## Assignment
Copy exactly the stretch of data below from the line with "gratificación al comprometerte" through the line with "tus inteseses. Entregarte", including both of those lines.

Recorded data below:

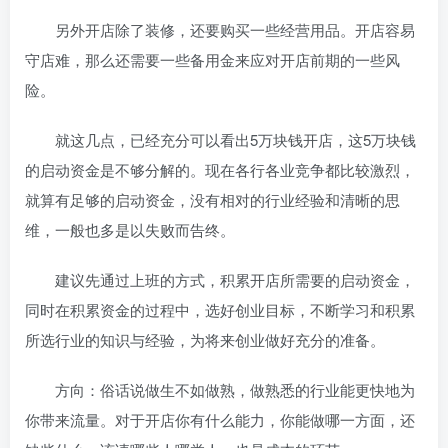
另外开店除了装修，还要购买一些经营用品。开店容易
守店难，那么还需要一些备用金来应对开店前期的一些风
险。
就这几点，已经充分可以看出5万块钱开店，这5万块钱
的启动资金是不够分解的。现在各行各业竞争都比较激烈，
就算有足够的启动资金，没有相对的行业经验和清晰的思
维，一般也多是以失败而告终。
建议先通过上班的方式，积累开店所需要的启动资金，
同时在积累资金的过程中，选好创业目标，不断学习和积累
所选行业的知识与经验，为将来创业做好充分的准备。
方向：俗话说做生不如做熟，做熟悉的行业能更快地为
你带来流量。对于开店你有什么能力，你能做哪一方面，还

End of Recorded data.
Recorded data below:

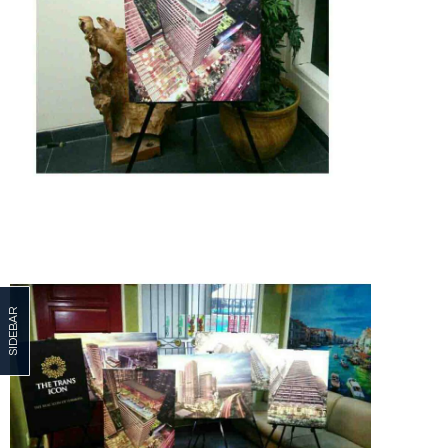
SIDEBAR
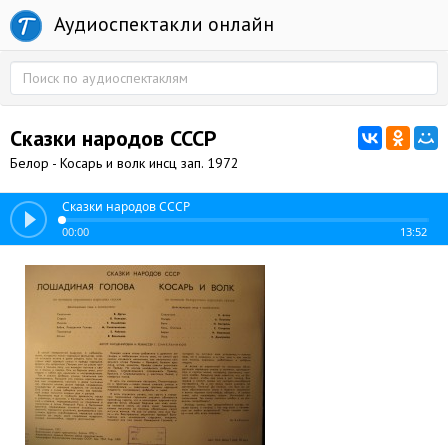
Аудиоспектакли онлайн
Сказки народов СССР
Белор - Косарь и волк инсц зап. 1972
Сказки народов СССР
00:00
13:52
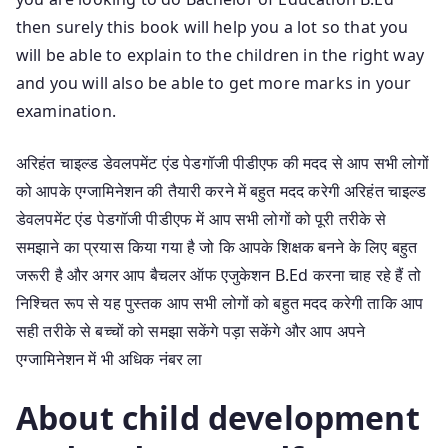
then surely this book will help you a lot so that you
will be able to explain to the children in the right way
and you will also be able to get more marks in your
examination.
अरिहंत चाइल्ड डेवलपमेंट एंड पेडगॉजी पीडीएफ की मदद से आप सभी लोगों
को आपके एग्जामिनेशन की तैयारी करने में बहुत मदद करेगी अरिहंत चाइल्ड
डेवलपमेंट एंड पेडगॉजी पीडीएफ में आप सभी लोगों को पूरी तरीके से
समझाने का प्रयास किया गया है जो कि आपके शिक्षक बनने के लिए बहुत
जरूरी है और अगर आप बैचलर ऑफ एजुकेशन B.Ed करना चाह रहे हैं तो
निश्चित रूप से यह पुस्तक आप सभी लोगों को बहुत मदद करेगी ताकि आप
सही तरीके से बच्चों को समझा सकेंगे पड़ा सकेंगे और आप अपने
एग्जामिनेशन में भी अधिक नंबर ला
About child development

End of Recorded data.
Recorded data below:

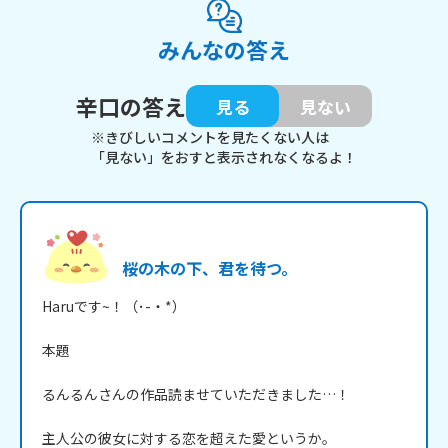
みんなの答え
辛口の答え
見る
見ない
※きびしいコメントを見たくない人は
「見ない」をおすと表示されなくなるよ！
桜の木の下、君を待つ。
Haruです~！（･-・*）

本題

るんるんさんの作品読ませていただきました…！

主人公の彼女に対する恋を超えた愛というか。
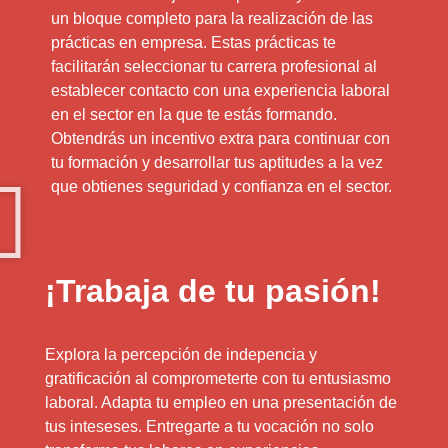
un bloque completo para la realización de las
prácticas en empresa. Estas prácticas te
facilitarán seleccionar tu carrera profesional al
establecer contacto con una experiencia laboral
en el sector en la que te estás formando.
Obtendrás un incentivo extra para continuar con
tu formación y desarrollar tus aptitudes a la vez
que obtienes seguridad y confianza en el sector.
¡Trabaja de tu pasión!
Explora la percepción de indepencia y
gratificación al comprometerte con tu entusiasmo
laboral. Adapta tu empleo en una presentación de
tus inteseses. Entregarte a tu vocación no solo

End of Recorded data.

## Exercise output
gratificación al comprometerte con tu entusiasmo
laboral. Adapta tu empleo en una presentación de
tus inteseses. Entregarte a tu vocación no solo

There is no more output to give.